**TASK ITEM:**
Only lines containing "typically" belong in the answer, each copied from the entries below.

[Opening EXCERPTED RECORDS section]

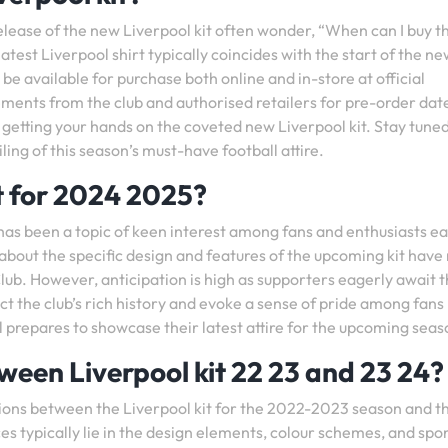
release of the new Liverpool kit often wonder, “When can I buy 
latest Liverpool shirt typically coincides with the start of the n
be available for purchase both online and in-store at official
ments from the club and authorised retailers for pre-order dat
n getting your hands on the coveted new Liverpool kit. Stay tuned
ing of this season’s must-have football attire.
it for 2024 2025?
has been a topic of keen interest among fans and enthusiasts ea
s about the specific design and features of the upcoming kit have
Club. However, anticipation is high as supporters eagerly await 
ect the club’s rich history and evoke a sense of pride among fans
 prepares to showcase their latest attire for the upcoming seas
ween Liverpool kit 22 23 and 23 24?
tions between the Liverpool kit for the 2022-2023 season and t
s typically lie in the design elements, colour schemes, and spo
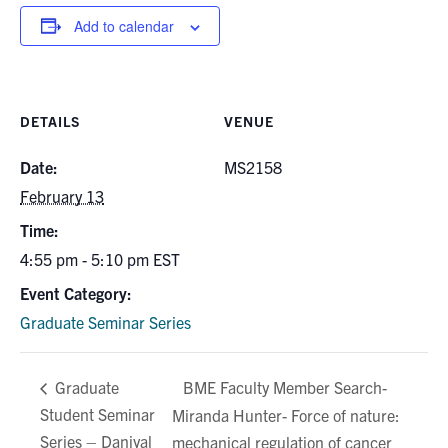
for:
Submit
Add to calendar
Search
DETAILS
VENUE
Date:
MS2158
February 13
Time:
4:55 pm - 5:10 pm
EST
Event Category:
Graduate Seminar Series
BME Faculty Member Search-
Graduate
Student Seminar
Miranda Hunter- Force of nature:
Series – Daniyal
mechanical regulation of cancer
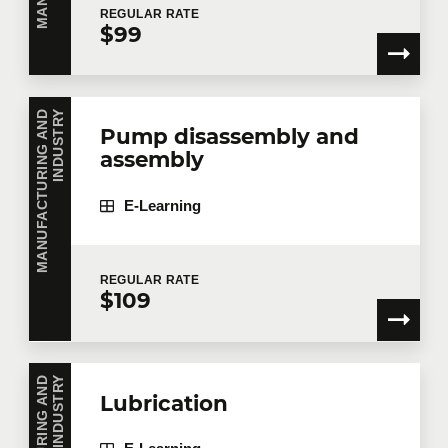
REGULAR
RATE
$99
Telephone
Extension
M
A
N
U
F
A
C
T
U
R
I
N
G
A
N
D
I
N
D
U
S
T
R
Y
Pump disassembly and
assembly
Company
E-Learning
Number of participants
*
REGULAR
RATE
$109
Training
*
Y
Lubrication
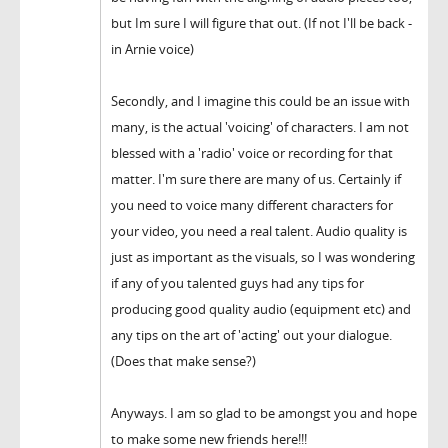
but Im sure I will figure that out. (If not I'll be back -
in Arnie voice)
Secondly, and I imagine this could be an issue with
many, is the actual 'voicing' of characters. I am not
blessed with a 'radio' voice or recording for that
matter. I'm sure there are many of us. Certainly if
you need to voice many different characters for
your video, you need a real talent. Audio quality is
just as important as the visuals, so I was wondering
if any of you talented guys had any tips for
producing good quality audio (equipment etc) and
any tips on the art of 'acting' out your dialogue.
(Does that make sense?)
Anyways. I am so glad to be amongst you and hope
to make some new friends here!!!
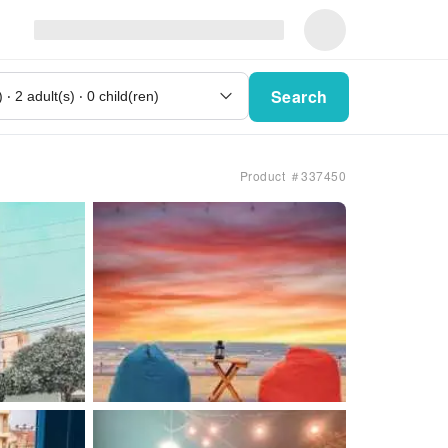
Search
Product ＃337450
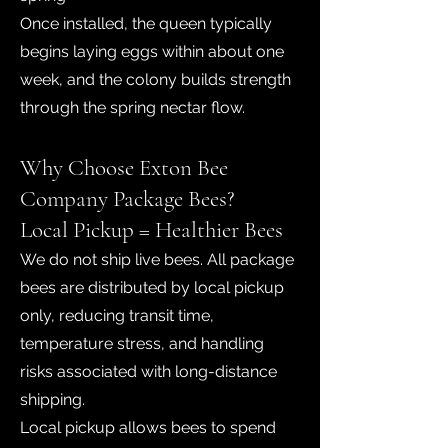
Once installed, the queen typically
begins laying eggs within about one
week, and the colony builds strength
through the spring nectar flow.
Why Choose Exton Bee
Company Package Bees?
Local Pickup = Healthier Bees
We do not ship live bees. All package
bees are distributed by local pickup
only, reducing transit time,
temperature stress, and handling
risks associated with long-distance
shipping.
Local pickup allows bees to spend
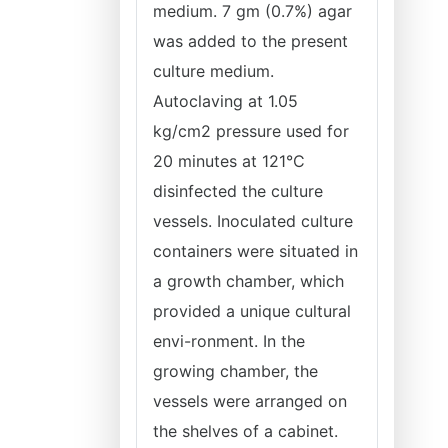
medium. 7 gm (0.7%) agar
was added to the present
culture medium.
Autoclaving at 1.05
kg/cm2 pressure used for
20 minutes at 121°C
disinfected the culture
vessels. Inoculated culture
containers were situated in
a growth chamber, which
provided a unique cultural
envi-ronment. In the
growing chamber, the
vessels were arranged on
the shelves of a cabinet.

[Closing EXCERPTED RECORDS section]

**TASK RESPONSE:**
latest Liverpool shirt typically coincides with the start of the n
s typically lie in the design elements, colour schemes, and spo
Once installed, the queen typically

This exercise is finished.